Base observations are source truth; derived values are computed artifacts. Mixing them in the same table creates ambiguity about whether a number is a measurement or a calculation. Separating them into distinct tables — with explicit derivation methods and base-metric linkage — makes the distinction...

Derived Metrics from Base Observations

The Lesson

Context

A labor market data warehouse stored multi-vintage OEWS observations (employment counts, mean wages, median wages) in fact_time_series_observation. The Trend Explorer and Ranked Movers pages needed year-over-year changes, rolling averages, real wages, state-vs-national gaps, and rank deltas — all computed from the base observations. These derived values needed a home that would not contaminate source truth and would support independent recomputation of each metric.

What Happened

A separate fact_derived_series table was created. Each derived row carries a derivation_method label (e.g., 'yoy_absolute_change', 'cpi_deflation') and a base_metric_key pointing back to the source observation metric.
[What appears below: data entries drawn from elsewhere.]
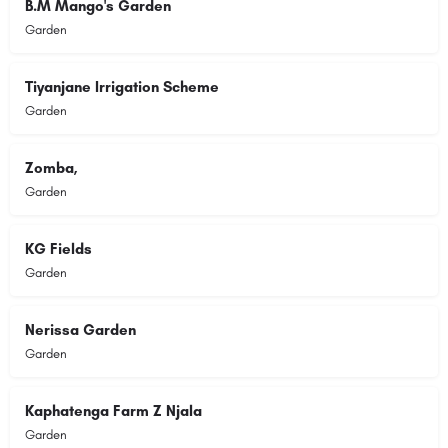
B.M Mango's Garden
Garden
Tiyanjane Irrigation Scheme
Garden
Zomba,
Garden
KG Fields
Garden
Nerissa Garden
Garden
Kaphatenga Farm Z Njala
Garden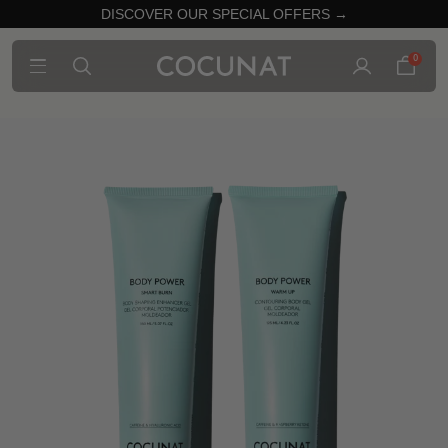
DISCOVER OUR SPECIAL OFFERS →
0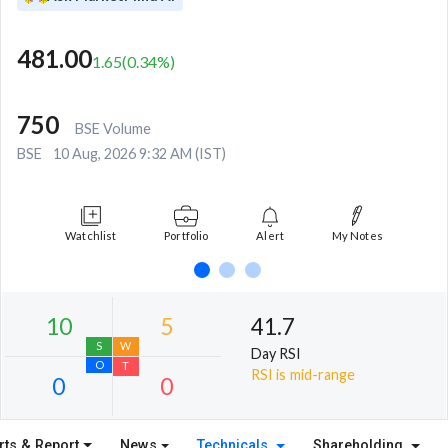
481.00
1.65
(
0.34
%)
750
BSE Volume
BSE
10 Aug, 2026 9:32 AM (IST)
Watchlist
Portfolio
Alert
My Notes
41.7
Day RSI
RSI is mid-range
rts & Report
News
Technicals
Shareholding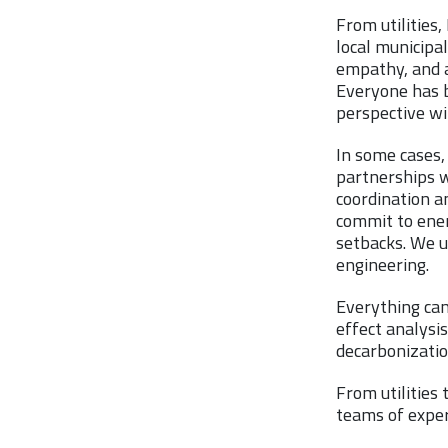
From utilities
local municipal
empathy, and a
Everyone has b
perspective wi
In some cases, 
partnerships wi
coordination a
commit to ener
setbacks. We u
engineering.
Everything can
effect analysis
decarbonizatio
From utilities
teams of exper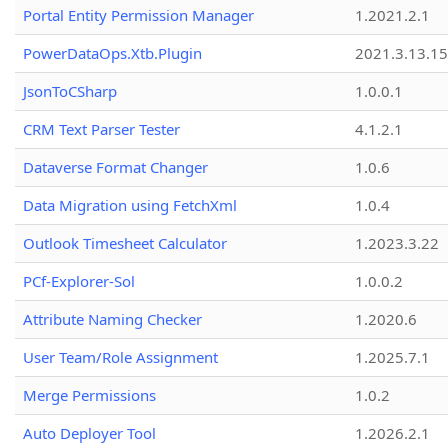
Portal Entity Permission Manager
1.2021.2.1
PowerDataOps.Xtb.Plugin
2021.3.13.1
JsonToCSharp
1.0.0.1
CRM Text Parser Tester
4.1.2.1
Dataverse Format Changer
1.0.6
Data Migration using FetchXml
1.0.4
Outlook Timesheet Calculator
1.2023.3.22
PCf-Explorer-Sol
1.0.0.2
Attribute Naming Checker
1.2020.6
User Team/Role Assignment
1.2025.7.1
Merge Permissions
1.0.2
Auto Deployer Tool
1.2026.2.1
Downstream queries always know what kind of value they are working with based on which table they read from.

Year-over-year change was implemented as a self-join through the time dimension. The core pattern connects each observation to its prior-year counterpart:

INSERT INTO fact_derived_series (...)
SELECT
    derived_key, base_key,
    curr.occupation_key, curr.geography_key,
    curr.period_key, curr.comparability_mode,
    curr.observed_value - prev.observed_value,
    'yoy_absolute_change', run_id
FROM fact_time_series_observation curr
JOIN dim_time_period tp_curr ON curr.period_key = tp_curr.period_key
JOIN dim_time_period tp_prev ON tp_prev.year = tp_curr.year - 1
JOIN fact_time_series_observation prev
  ON prev.metric_key = curr.metric_key
  AND prev.occupation_key = curr.occupation_key
  AND prev.geography_key = curr.geography_key
  AND prev.period_key = tp_prev.period_key
WHERE curr.observed_value IS NOT NULL
  AND prev.observed_value IS NOT NULL

The join on metric_key, occupation_key, geography_key, and period_key ensures each comparison is exact. If either year is missing or NULL, no derived value is produced — the pipeline never imputes.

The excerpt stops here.